Car voilà ce que produit notre système d’accession aux plus hautes responsabilités de l’État, mais aussi des entreprises, en France. L’obligation d’avoir réussi une école ou un concours prestigieux : Polytechnique, Normale sup’, Ena, HEC… faites votre choix. Et la réalité est que la réussite à ces concours est, sauf exception, réservée à une élite bien née.
Quand la ségrégation en France a pris cette ampleur, qu’importe qu’elle soit voulue ou non. Elle fait des ravages, c’est tout
Le Premier ministre employait récemment le mot d’« apartheid » pour désigner le rapport de la France avec une bonne partie de sa banlieue. Le terme est violent et l’on pourrait discuter de sa justesse, notamment parce que le « développement séparé » procédait d’une volonté réelle, assumée et théorisée de priver une population de ses droits. Mais enfin, quand la ségrégation en France a pris cette ampleur, qu’importe qu’elle soit voulue ou non. Elle fait des ravages, c’est tout.
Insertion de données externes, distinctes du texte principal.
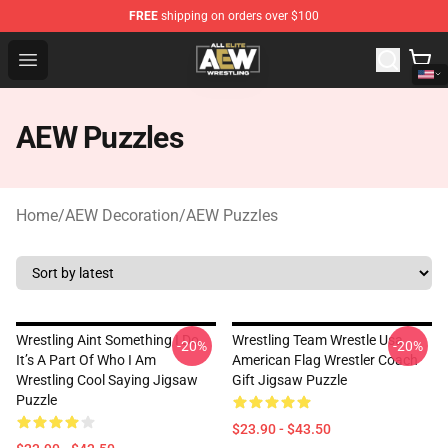
FREE
shipping on orders over $100
Aew Shop ⚡️ Official Aew Merchandise Store
Open menu
AEW Puzzles
Home
/
AEW Decoration
/
AEW Puzzles
Wrestling Aint Something I Do
Wrestling Team Wrestle Usa
-20%
-20%
It’s A Part Of Who I Am
American Flag Wrestler Coach
Wrestling Cool Saying Jigsaw
Gift Jigsaw Puzzle
Puzzle
$23.90 - $43.50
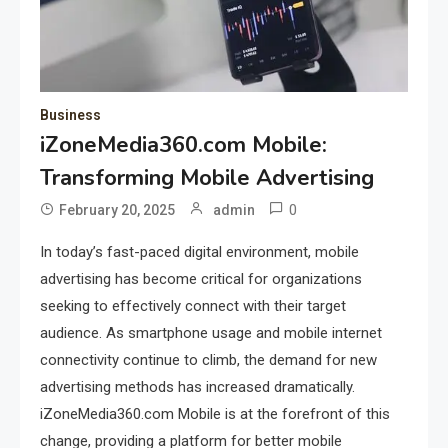
Business
iZoneMedia360.com Mobile:
Transforming Mobile Advertising
0
February 20, 2025
admin
In today’s fast-paced digital environment, mobile
advertising has become critical for organizations
seeking to effectively connect with their target
audience. As smartphone usage and mobile internet
connectivity continue to climb, the demand for new
advertising methods has increased dramatically.
iZoneMedia360.com Mobile is at the forefront of this
change, providing a platform for better mobile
Elle fait des ravages parce qu’elle exclut durablement une partie de la population de tout accès à la décision politique (une récente étude montrait que les parlementaires issus des milieux ouvriers sont aujourd’hui de 2 %).
Elle fait des ravages parce que, du coup, elle donne un poids invraisemblable à cette « pensée unique », coulée dans le bronze de Sciences Po (je le sais, je suis passé par là) et de l’Ena, qui dicte sa loi à Bercy.
Elle fait des ravages enfin parce qu’elle suscite une colère légitime de la part de ceux qui sont discriminés et qui ont tant de mal à se reconnaître dans une République dont l’élite leur est définitivement inaccessible. Tant que la Haute fonction publique ne sera pas au minimum représentative de ce qui compose la société française, la promesse républicaine ne sera pas tenue. En ces temps troublés, il est urgent d’agir.